When your bombsight is properly calibrated, it means that your bomber has not accelerated, decelerated, gained, or lost altitude since you calibrated. It means that you have calibrated while your bomber was in steady flight and are still in that same steady flight. When your bombsight is properly calibrated, the crosshairs predict quite closely where on the ground your bombs will hit -- as long as there is no wind in the environment.
If there is wind, you will find that your bombs do not hit where the crosshairs predict they will -- they are off by an amount that increases as wind speed increases and as altitude increases. If you knew how much and in which direction, you could account for it during your drop. If you knew, for example, that your bombs would hit 200 feet to the left of your crosshairs, you could line up 200 feet to the right of your target, drop your bombs, and hit the target.
The model described below is not exact. It does not take into account every physical effect upon the bomb as it drops, and thus the prediction it gives will not match the actual bomb strike position exactly. However, under a lot of circumstances, it is reasonably close, and it generally will tell you to within about +/- 10% how far to the left or right from your crosshairs the bomb will hit.
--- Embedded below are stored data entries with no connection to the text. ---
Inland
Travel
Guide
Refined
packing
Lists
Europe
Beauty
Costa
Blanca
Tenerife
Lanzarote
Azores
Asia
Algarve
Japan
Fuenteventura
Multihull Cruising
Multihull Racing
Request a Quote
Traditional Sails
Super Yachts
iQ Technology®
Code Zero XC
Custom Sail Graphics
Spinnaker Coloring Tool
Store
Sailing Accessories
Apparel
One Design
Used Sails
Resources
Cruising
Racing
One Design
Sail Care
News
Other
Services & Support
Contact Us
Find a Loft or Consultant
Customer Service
There are two things that the bombsight does not do. It doesn't take into account wind layers through which your bomb travels as it drops away from your bomber, and it doesn't take into account any sideways drift of your bomber relative to the ground. When bombing with no wind, the bombsight is very accurate. If there is wind, however, you find the following things. If there is a headwind that your bomb has to travel through on its way to target, it falls short; if a tailwind, it falls long. These are easier to deal with as most bombers allow you to drop more than one bomb, and so you can drop a string of bombs to bracket the target without getting fancy on any extra calculations. This also solves the problem of not having a bombsight that is perfectly calibrated.
Crosswinds are a different matter. If your bombs fall to the side, even if you drop a long string of bombs, you will miss. This is what really needs to be accounted for. Fortunately, there is a simple model that can do it reasonably well.
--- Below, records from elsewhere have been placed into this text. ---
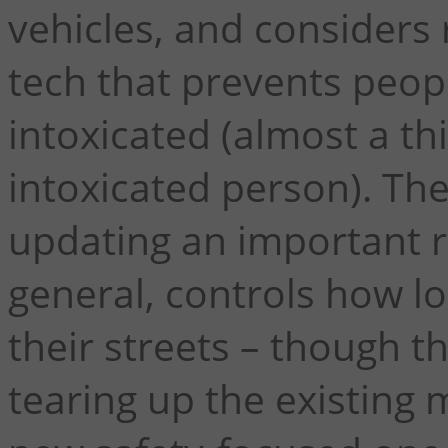
vehicles, and considers
tech that prevents peop
intoxicated (almost a th
intoxicated person). Th
updating an important r
general, controls how l
their streets – though t
tearing up the existing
The model is based on the following observations.
1. If you take up a bomber and set a 10 mph crosswind to the right (including at your bomber's altitude) and drop, the bombs hit off to the right pretty much under your bomber as it passes directly over the impact point. In other words, the bombsight simply didn't take into account the sideways motion of the bomber in the initial conditions of the bomb drop.
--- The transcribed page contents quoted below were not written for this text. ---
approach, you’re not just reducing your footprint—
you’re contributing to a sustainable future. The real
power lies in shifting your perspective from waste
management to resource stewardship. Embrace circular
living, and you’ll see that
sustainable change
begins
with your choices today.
2. Take up a bomber to 11k and approach a target from the east. Set a 10 mph crosswind from 0 to 10k -- but set no wind from 10k on up. In other words, your bomber has no sideways travel, but the bomb will travel most of its distance to the target through a crosswind. When you do this, you find that your bombs drift a negligible amount to the side.
3. For the calculated paths of WWII bombs, air resistance is a much smaller effect than gravity. See below for more details on this.
Thus, a model that can help with calculating sideways drift of bombs can be a simple one that (1) neglects the bomb being accelerated sideways by lower-down wind layers through which it passes and (2) that simply takes into account the initial sidways velocity of the bomb.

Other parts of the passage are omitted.